Wednesday, May 21, 2008
11:33 AM
|
I'm starting to... No, probably alrdy disliking group meeting with the rest of the girls. Somehow, they always make me feel that I dont do enough. I'm probably super lazy.. but I'm not stupid. 1 of the girls.. is really dominating. She decides wad each ppl in the group does. I'm given most of the junky part of the project. For example, Timesheet. I HATE doin that. But if it's a small scale, I can press my teeth tgt tightly and let it pass. This current proj we're doing on, it's definately nt small scale. It's a 2 mths long proj.. whic would require abt 10 meeting minutes!!
That.. has infact spoilt most of my mood to study for the test tmr. I may b the least intelligent of the 3 girls.. but tt doesnt mean I'm nt intelligent at all! I know I need guidance as well, but when I get it, I always try to do my best!
But she didnt give me a chance. For the timesheet, I could squeeze out all my brain juice to do a tougher part of the project. It's not a different part to do, but I just duno how to crap. Since learning how to write a simple 1, prob in sec sch, I alrdy dislike it. Too bad... for this current time of the day, I alrdy did half of it. So I'm not going to give up my brainjuice for it anymore.
I just need to whine/complain/be grouchy abt it.
Somehow, this reminded me of a backstabber incident whic I encountered since my 1st yr in Perth. Things may b cleared since... but I could nv trust again. I was really naive. Thinking any1, every1 could be like my sec sch frens n poly frens. Where there was no discriminating, no bias-ness. We stood tgt no matter wad.
I think abt myself over the last 2.5 yrs since coming to Perth. When I had problems, who I could turn to n tok to. The only person was probably Calynn.. she was the only soul I knew when I came to Perth, knowing no1. I rem going to her whenever I needed some1 to tok to. When I felt lonely... i even asked to sleep with her on the squeezy single bed. She allowed too.
Over 2 yrs alrdy... she has graduated n moved out of the current hse I'm still staying in Holder street. Junqi has prob taken over this companionship she used to provide me with. But I still dun feel that he understds enough.
Drift.
But Calynn... since she was with Clement, I feel the drift between us alrdy. I dun dislike Clem in any way. But incidents n when planning of meetings, she had made it clear tt Clem will be there always. Peiling, a sec sch fren I used to be so close to, just told me. A fren will always be a fren. But i really hate to see frens drift. Ppl I trust so so much, no matter the distance, to actually be so difficult to talk to now.
My sec sch frens, Peiling Geraldine Jiafang Tingjun Shirley, the only person I talk to now, is Shirley. But she nt usually ard. It's difficult for us to share anything with each other nowadays. But she's a fren that I really really wan to keep. For good. Poly girls, all busy with work n bf. They dun come online much.. just like Shir. And it's difficult for me to always keep up n call them from over the miles.

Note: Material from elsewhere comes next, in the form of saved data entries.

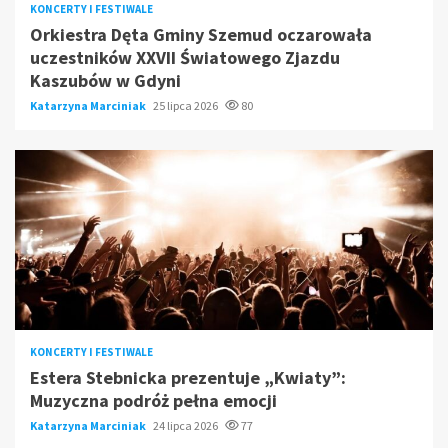
KONCERTY I FESTIWALE
Orkiestra Dęta Gminy Szemud oczarowała
uczestników XXVII Światowego Zjazdu
Kaszubów w Gdyni
Katarzyna Marciniak
25 lipca 2026
80
KONCERTY I FESTIWALE
Estera Stebnicka prezentuje „Kwiaty”:
Muzyczna podróż pełna emocji
Katarzyna Marciniak
24 lipca 2026
77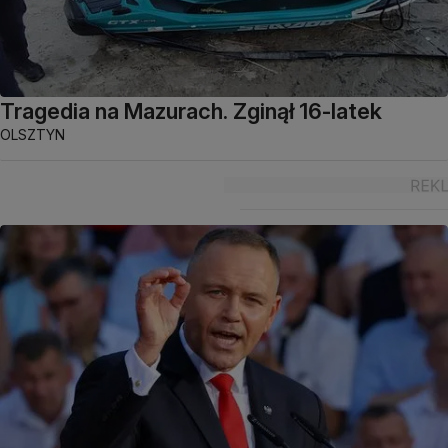
Tragedia na Mazurach. Zginął 16-latek
OLSZTYN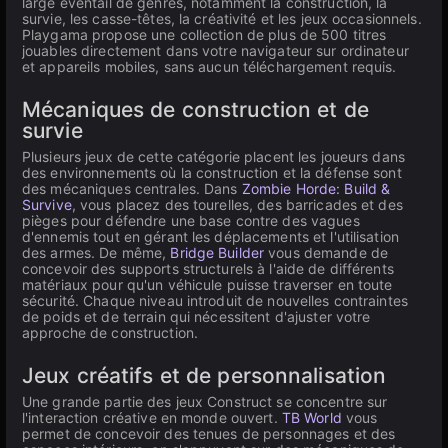
large éventail de genres, notamment la construction, la
survie, les casse-têtes, la créativité et les jeux occasionnels.
Playgama propose une collection de plus de 500 titres
jouables directement dans votre navigateur sur ordinateur
et appareils mobiles, sans aucun téléchargement requis.
Mécaniques de construction et de
survie
Plusieurs jeux de cette catégorie placent les joueurs dans
des environnements où la construction et la défense sont
des mécaniques centrales. Dans
Zombie Horde: Build &
Survive
, vous placez des tourelles, des barricades et des
pièges pour défendre une base contre des vagues
d'ennemis tout en gérant les déplacements et l'utilisation
des armes. De même,
Bridge Builder
vous demande de
concevoir des supports structurels à l'aide de différents
matériaux pour qu'un véhicule puisse traverser en toute
sécurité. Chaque niveau introduit de nouvelles contraintes
de poids et de terrain qui nécessitent d'ajuster votre
approche de construction.
Jeux créatifs et de personnalisation
Une grande partie des jeux Construct se concentre sur
l'interaction créative en monde ouvert.
TB World
vous
permet de concevoir des tenues de personnages et des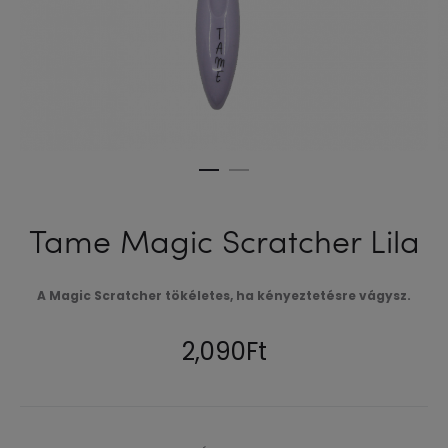
Tame Magic Scratcher Lila
A Magic Scratcher tökéletes, ha kényeztetésre vágysz.
2,090
Ft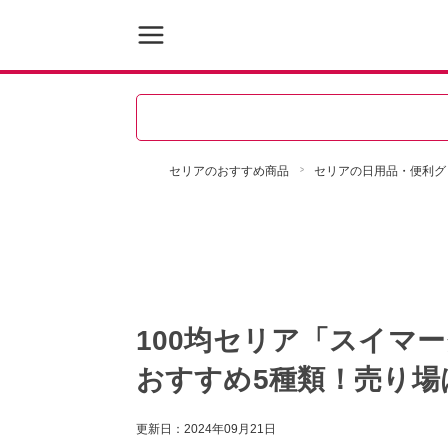
セリアのおすすめ商品
セリアの日用品・便利グ
100均セリア「スイマ
おすすめ5種類！売り場
更新日：
2024年09月21日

Junqi... I said earlier, he may prob have taken over the companionship. But sometimes... he adds on to my emptyness. I know if I'm ever without him here, I will feel as if I'm the only person in the world. I still feel that I dont know him enough.. no matter how long we knew each other before this bgr. When I liked him so very much that he's so different from other guys, he's actually not. I complain and whine abt anything that makes me upset. But he has no comments.. no nth to comfort me abt. Since he went to Uni at 2pm, I wandered from his room, to my room.. n back n forth. I was abit lost. I didnt feel like doing anything.
Ppl I could really turn to now.. is practically zero. I only hang out with a grp of girls fr chem eng. If i have any problems with them, who can I tell, who can understd? If I have rship problems, who can i turn to too? When i used to turn to Shir n the poly girls so much..
Sometimes, jus sometimes, I'm slightly glad that the landlord's family is at hm. When they make noise, at least I know there's ppl in the hse.
I'm a very Human person. I need ppl ard me. If I'm the guy from I am Legend, I rather die. I depend on ppl, life ard me to be alive. I get affected by things/ people easily. I'm emotionally very weak. But I dun like to appear weak infront of others. I dun like ppl to know my emotion. I think alot. Coz my brain wont stop thinking. Every second, it could be thinking of different random stuff.
I'm emotional now. Prob pms-ing. But here n there when my mind wanders off, all the thoughts I typed above, are those that ever came to my mind b4.